Dianalogikan dengan manusia, hal
itu seperti mengubah sel seorang nenek berumur 60 tahun menyerupai gadis
berumur 20 tahun, sangat fantastis. Dr. Sinclair mengatakan, secara biologis
sel menjadi tua ketika kekurangan oksigen untuk melakukan fungsinya. Tanpa
oksigen organel bernama mitokondria yang merupakan pabrik energi kesulitan
untuk mengubah bahan makanan seperti glukosa (gula) menjadi energi. Kemudian
pada akhirnya lambat laun sel tersebut akan mati.
Sel mendeteksi keberadaan oksigen
melalui senyawa kimia yang bernama nicotinamide adenin dinucleotide (NAD).

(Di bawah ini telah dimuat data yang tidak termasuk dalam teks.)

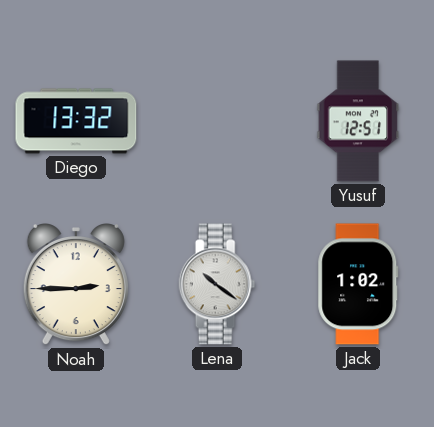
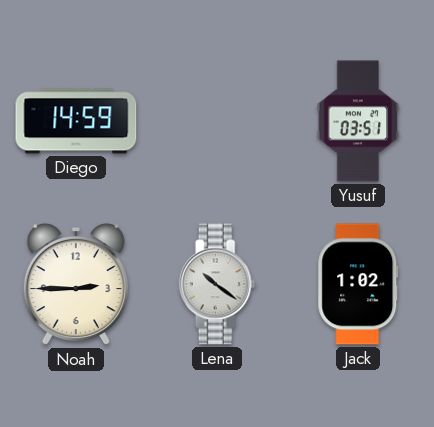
Diego: 13:32 -> 14:59
Yusuf: 12:51 -> 03:51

Proses ini merupakan bentuk komunikasi antara sel. Kadar senyawa NAD di dalam
tubuh berkurang seiring bertambahnya usia. "Proses penuaan ibaratnya hubungan
sepasang suami istri. Setelah hidup bersama untuk sekian lama, komunikasi bisa
berkurang. Namun dengan memperbaiki komunikasi, hubungan tersebut bisa
diperbaiki", ujar Dr. Sinclair.
Profesor di bidang genetik ini
beserta koleganya memberikan NAD untuk percobaan pada jaringan tikus yang sudah
tua dan hasilnya adalah peremajaan yang luarbiasa cepat. Dr. Nigel Turner rekannya
dalam studi ini mengatakan dirinya sangat terkejut ketika menemukan proses
penuaan dapat dibalik hanya dalam kurun waktu satu minggu.
Namum meski metode ini
dijadwalkan akan dicoba pada manusia di tahun 2016, dia tidak bisa terburu-buru
mempatenkan resep tentang "ramuan awet muda". Hal ini dikarenakan adanya
banyak aspek dalam proses penuaan. Dr. Turner menambahkan, hasil penelitian ini
melengkapi pengetahuan tentang proses penuaan yang telah didapat melalui
studi-studi sebelumnya.
Profesor Tim Spector dari Kings
College, London menilai bahwa dalam beberapa aspek proses penuaan bisa dibalik
adalah gejala sekaligus penemuan yang sangat menarik. Meski demikian masih
diperlukan banyak studi untuk melihat apakah yang akan terjadi pada tikus ini
dapat dilakukan juga oleh manusia tanpa menimbulkan efek samping.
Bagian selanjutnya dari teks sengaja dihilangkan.